(Stored data)
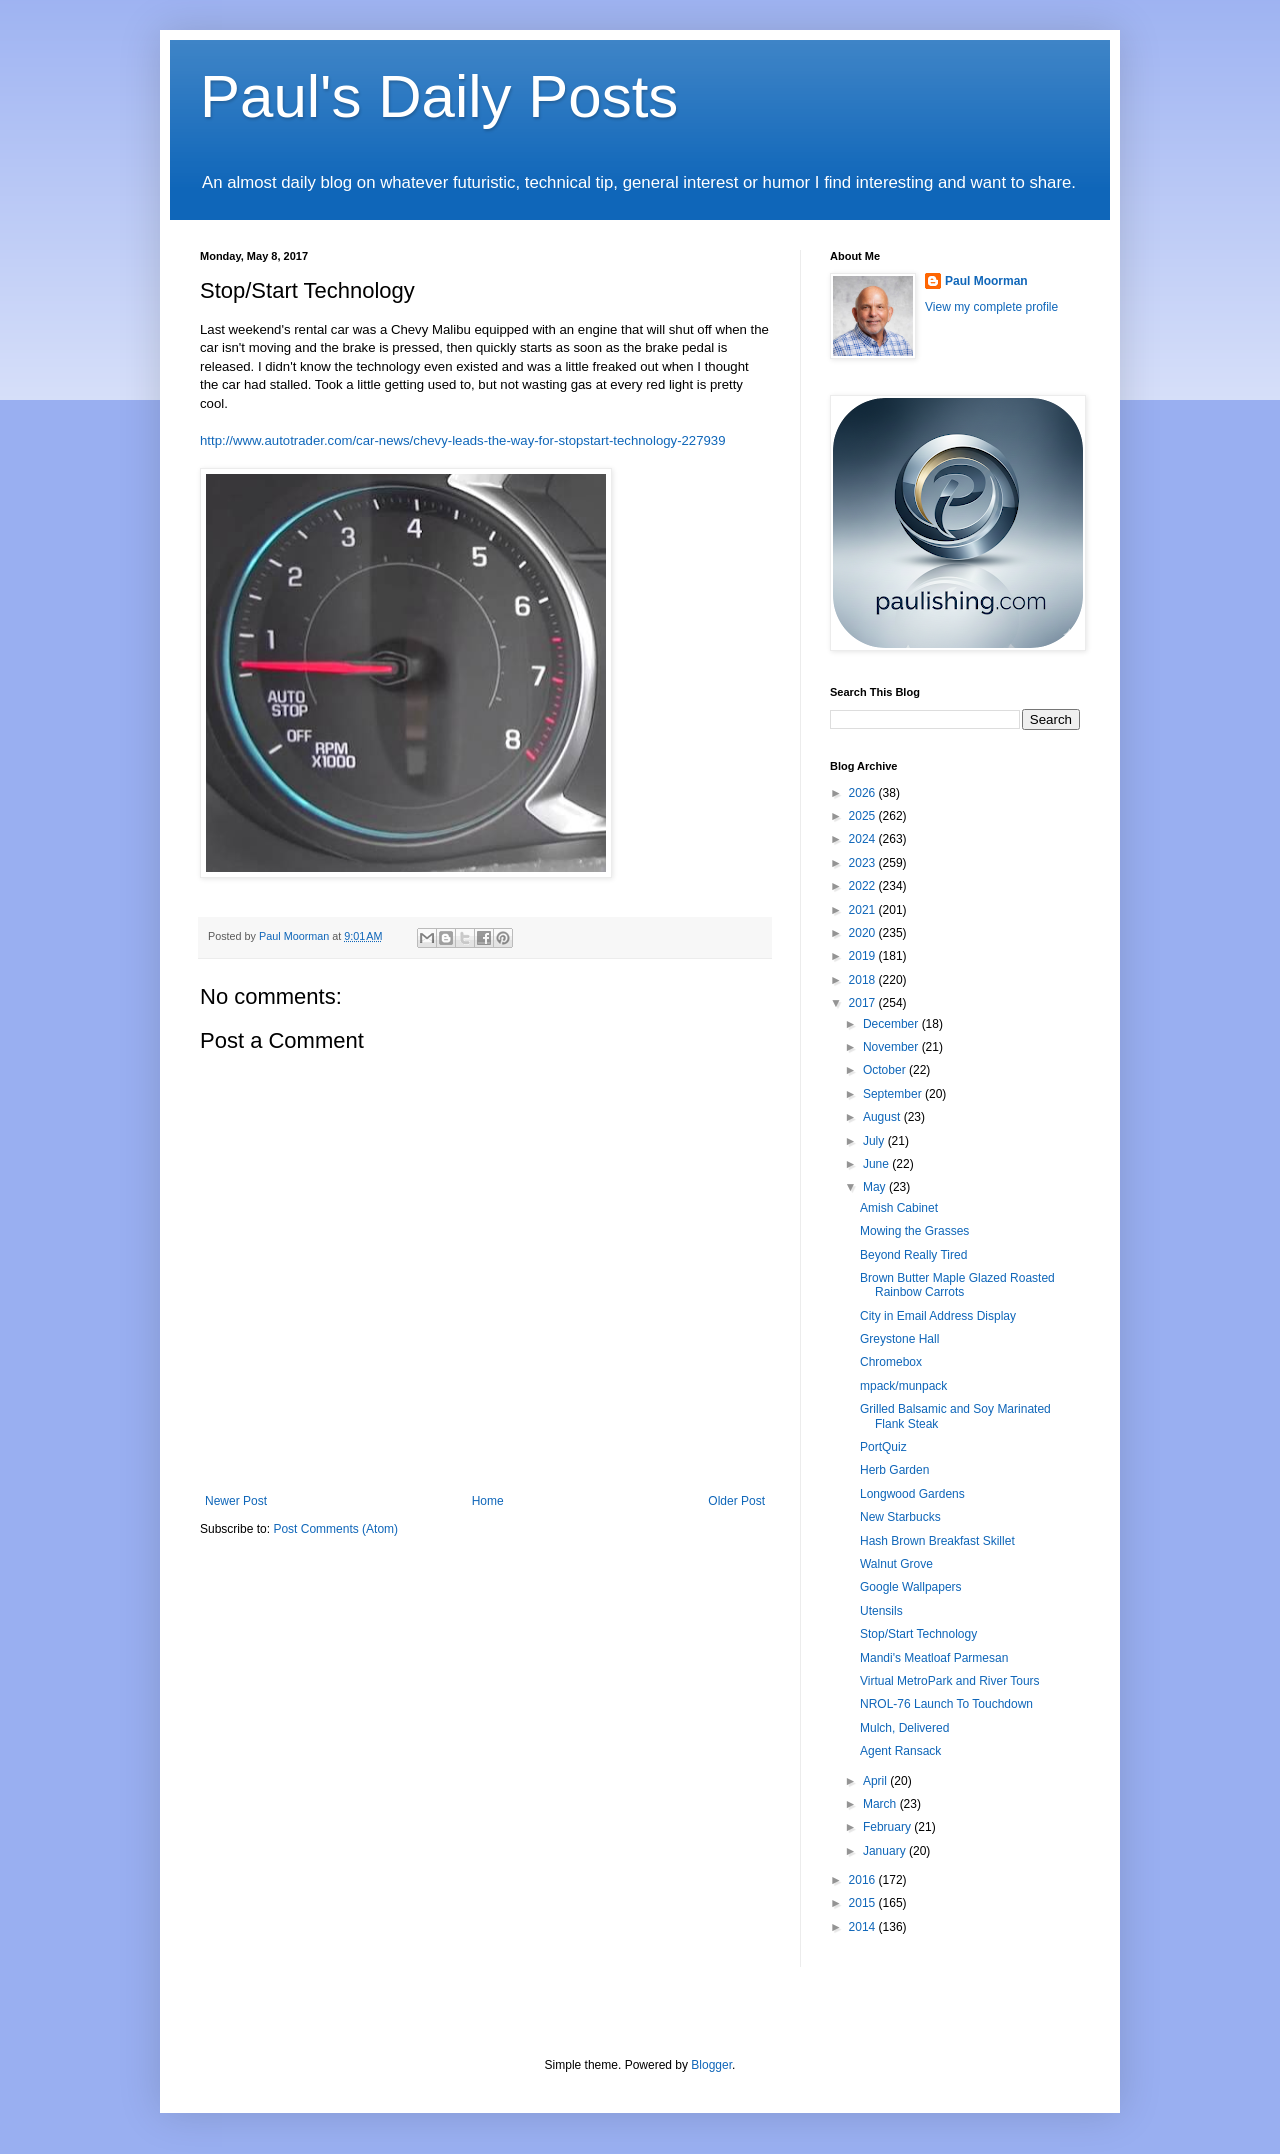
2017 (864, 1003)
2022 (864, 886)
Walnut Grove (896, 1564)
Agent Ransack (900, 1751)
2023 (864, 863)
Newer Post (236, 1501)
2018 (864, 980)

* * *

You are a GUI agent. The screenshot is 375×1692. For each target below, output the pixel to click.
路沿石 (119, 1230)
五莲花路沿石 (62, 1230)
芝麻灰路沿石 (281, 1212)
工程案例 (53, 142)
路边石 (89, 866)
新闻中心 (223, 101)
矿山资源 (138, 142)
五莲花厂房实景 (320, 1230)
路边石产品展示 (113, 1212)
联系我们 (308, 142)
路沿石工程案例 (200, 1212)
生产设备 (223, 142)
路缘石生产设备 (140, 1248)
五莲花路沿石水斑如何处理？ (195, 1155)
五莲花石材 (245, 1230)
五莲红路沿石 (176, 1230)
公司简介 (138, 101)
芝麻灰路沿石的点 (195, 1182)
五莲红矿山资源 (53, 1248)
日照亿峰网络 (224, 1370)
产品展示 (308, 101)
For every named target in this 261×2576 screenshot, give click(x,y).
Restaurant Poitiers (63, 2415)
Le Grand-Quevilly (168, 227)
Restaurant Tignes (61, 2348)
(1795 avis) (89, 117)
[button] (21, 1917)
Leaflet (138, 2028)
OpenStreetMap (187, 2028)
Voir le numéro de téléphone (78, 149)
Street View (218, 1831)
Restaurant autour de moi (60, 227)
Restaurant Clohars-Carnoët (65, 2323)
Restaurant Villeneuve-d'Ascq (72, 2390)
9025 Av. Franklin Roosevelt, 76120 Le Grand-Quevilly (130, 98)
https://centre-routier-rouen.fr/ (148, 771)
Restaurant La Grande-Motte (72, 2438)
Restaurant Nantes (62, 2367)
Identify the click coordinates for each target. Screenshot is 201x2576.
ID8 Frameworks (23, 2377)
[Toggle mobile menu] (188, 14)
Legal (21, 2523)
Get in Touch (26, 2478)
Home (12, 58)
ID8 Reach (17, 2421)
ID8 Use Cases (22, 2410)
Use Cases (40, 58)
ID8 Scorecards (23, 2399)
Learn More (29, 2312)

==

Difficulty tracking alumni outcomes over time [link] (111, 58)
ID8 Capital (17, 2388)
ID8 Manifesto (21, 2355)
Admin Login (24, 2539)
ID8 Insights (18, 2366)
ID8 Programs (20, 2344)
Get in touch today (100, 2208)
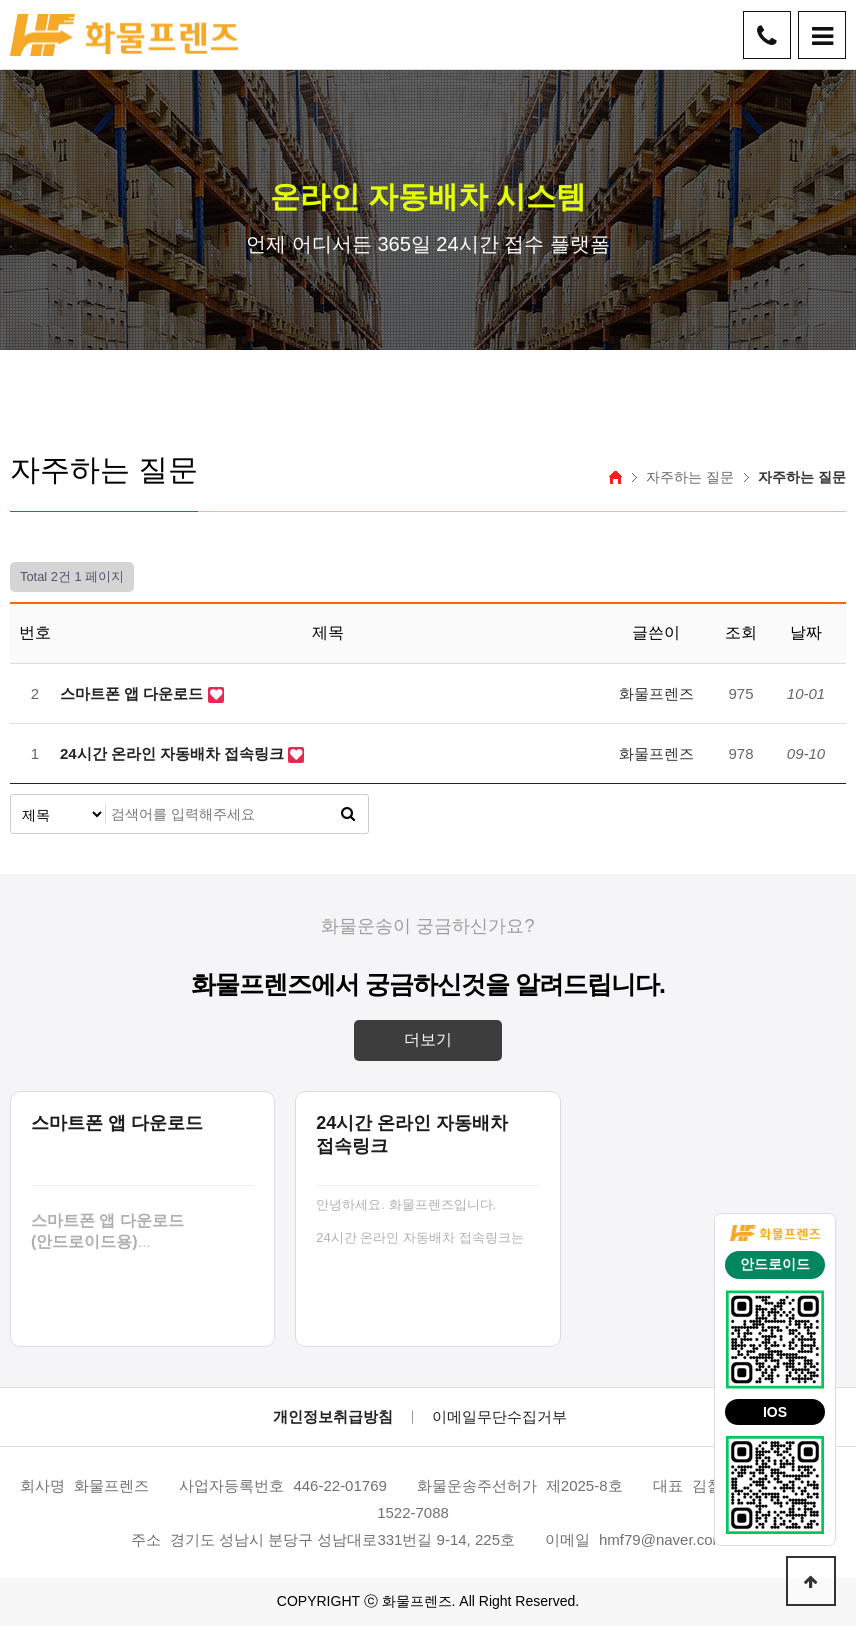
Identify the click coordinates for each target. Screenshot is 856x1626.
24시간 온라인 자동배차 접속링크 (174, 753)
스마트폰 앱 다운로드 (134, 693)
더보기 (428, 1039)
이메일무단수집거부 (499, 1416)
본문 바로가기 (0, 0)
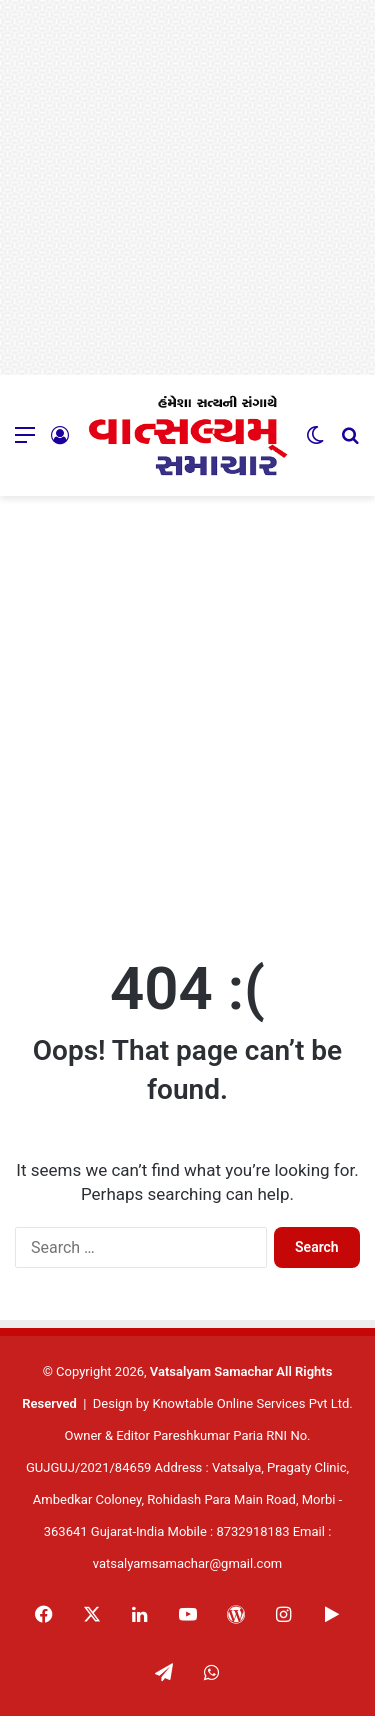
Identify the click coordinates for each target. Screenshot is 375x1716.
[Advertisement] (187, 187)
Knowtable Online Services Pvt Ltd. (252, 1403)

## Goal of the exercise
Starting at the line above that contains "2017 (864, 1003)", repeat each line exactly up to and including the line that contains "2018 (864, 980)", and stop there.

## Solution for this problem
2017 (864, 1003)
2022 (864, 886)
Walnut Grove (896, 1564)
Agent Ransack (900, 1751)
2023 (864, 863)
Newer Post (236, 1501)
2018 (864, 980)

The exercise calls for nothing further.